# Meguiars Ceramic Wax



## Thebigzeus (Dec 2, 2018)

Decided to try out a new wax today. Have heard a lot online about this ceramic wax. You simple wash, rinse, apply this, rinse again, then dry. This stuff is amazing. Beads water so well and makes the paint slick after it’s dried. I also installed clear signal lights and yellow LED bulbs behind them as well as black vinyl logos. https://www.meguiars.com/automotive...easy-use-ceramic-wax-protection-g190526-26-oz


----------



## 72chevman (Dec 28, 2018)

where did you get the clear lights? I've been using Meguiars Ultimate products for years and recently starting using finishing with a coat of Shine Armor over the Ultimate. I've seen their ceramic product for sale but haven't heard any reviews yet, so thanks for that


----------



## Thebigzeus (Dec 2, 2018)

72chevman said:


> where did you get the clear lights? I've been using Meguiars Ultimate products for years and recently starting using finishing with a coat of Shine Armor over the Ultimate. I've seen their ceramic product for sale but haven't heard any reviews yet, so thanks for that


Bit pricey, but IMO worth it for the clean look. https://rover.ebay.com/rover/0/0/0?mpre=https://www.ebay.com/ulk/itm/112729427631


----------



## bautistasamuel (Jun 24, 2020)

If you have a black one, you can try Turtle Wax T-3KT. It is a complete black box kit. It is included as a pre-wax cleaner, carnauba wax, spray detailer, and applicator pads. This pre-wax cleaner is very effective to remove scratches and swirl marks. And, the carnauba wax presents a deep and glossy shine and true black color.
If you are searching for special something for your black one, you must check the detail of the wax before choosing another.


----------



## 15CruzeTD (Oct 23, 2019)

bautistasamuel said:


> If you have a black one, you can try Turtle Wax T-3KT. It is a complete black box kit.

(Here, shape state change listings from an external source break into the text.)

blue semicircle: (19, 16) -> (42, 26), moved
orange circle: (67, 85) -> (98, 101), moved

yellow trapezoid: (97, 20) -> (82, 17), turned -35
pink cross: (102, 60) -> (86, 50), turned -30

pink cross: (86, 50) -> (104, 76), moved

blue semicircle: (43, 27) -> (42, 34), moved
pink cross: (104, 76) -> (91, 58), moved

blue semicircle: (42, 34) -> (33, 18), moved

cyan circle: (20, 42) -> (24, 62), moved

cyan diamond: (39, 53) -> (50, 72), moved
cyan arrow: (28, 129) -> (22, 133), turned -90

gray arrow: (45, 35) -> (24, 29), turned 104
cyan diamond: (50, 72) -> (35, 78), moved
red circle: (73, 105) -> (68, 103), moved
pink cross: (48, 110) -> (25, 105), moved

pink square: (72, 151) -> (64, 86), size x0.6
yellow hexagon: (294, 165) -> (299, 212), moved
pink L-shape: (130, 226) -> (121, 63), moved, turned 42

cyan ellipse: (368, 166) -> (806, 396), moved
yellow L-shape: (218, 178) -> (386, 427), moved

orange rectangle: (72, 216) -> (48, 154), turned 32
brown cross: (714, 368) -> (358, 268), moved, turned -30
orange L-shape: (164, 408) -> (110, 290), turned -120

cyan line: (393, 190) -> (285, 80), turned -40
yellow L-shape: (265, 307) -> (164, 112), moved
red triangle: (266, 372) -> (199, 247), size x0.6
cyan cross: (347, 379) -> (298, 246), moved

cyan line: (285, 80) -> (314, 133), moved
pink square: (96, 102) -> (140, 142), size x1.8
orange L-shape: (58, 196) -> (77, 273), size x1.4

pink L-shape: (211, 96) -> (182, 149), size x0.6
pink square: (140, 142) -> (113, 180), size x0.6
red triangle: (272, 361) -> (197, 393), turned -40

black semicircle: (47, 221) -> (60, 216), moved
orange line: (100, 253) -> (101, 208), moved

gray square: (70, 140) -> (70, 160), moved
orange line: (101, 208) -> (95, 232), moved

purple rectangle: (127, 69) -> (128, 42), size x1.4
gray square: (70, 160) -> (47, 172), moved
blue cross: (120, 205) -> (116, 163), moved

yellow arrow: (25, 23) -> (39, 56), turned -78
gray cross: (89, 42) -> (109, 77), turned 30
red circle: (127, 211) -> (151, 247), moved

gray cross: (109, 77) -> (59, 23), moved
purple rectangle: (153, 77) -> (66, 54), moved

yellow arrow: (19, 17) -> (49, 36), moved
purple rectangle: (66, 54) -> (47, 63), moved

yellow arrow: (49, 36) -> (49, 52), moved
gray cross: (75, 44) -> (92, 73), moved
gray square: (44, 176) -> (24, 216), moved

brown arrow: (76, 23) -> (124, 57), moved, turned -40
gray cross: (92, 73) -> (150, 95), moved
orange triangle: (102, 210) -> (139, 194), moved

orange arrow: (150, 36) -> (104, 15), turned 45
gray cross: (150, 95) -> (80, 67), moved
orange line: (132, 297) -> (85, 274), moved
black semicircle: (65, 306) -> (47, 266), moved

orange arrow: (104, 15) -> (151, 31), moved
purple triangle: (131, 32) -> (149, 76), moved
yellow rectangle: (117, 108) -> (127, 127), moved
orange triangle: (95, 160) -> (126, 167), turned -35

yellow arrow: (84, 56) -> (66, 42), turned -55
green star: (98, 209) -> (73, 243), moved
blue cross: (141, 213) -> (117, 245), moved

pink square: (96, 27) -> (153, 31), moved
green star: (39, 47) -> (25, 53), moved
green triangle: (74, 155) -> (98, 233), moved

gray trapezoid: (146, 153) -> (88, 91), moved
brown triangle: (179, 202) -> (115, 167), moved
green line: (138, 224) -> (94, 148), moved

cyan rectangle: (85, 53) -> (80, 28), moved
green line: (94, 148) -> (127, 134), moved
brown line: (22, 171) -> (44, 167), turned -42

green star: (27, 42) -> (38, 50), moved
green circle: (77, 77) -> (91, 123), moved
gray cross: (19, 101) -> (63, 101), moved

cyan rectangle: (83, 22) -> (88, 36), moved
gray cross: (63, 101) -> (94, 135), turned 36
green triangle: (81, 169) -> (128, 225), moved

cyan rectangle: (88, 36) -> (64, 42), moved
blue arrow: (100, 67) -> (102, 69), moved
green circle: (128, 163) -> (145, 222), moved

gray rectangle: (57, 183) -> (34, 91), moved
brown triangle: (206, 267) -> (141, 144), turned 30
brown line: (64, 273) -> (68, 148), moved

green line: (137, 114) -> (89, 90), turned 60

It is included as a pre-wax cleaner, carnauba wax, spray detailer, and applicator pads. This pre-wax cleaner is very effective to remove scratches and swirl marks. And, the carnauba wax presents a deep and glossy shine and true black color.
> If you are searching for special something for your black one, you must check the detail of the wax before choosing another.


Do you have a black car? If so can you post some pictures of it so we can see it?


----------



## Snipesy (Dec 7, 2015)

My only problem is the dry/wipe process for these waxes... It creates stupid amounts of static charge on the paint.

You can counter it by doing another round with ludicrous amounts of quick detailer or even some drying aid, but that's annoying to do and also removes some of the 'wax' you just put on.


----------



## Jericz (Jul 1, 2020)

Thebigzeus said:


> Decided to try out a new wax today. Have heard a lot online about this ceramic wax. You simple wash, rinse, apply this, rinse again, then dry. This stuff is amazing. Beads water so well and makes the paint slick after it’s dried. I also installed clear signal lights and yellow LED bulbs behind them as well as black vinyl logos. Meguiar's Hybrid Ceramic Wax – Easy to Use Ceramic Wax Protection - G190526, 26 oz | Meguiar's
> 
> 
> View attachment 283407
> View attachment 283408


Reminds me to work on aunt's Civic she requested last week, will just finish the installation of the parts from 4Wheelonline onto the Jeep project. Gonna try Meguiar next as they've been using Mother's.


----------



## Disco89 (Mar 3, 2020)

Turtle wax ceramic and turtle wax spray n shine beat out meguires in almost every comparison I've seen. Lots of them on YouTube by professional detailers. Helped me make the decision between them. 
I chose spray n shine for the lower cost and longer lasting effect, though the Mequires is very close. 
Really makes a difference on my original paint 79 stepside. I've used it once and it beads like the first time after 4 months and 4 washings.


----------



## Diamond193 (Jul 28, 2019)

Disco89 said:


> Turtle wax ceramic and turtle wax spray n shine beat out meguires in almost every comparison I've seen. Lots of them on YouTube by professional detailers. Helped me make the decision between them.
> I chose spray n shine for the lower cost and longer lasting effect, though the Mequires is very close.
> Really makes a difference on my original paint 79 stepside. I've used it once and it beads like the first time after 4 months and 4 washings.


Thanks ill have to try it. Im having problums with birds and eating my paint. I park under trees so I have to check the car everyday to make shur they didnt get me. Im looking to ceramic coat it sometime next year but in the meantime ill try the cheap stuff.


----------



## Histak (Jan 28, 2018)

Mother, Meguiars, and Turtle Wax are all fine scratch remover brand. All perfectly works.


----------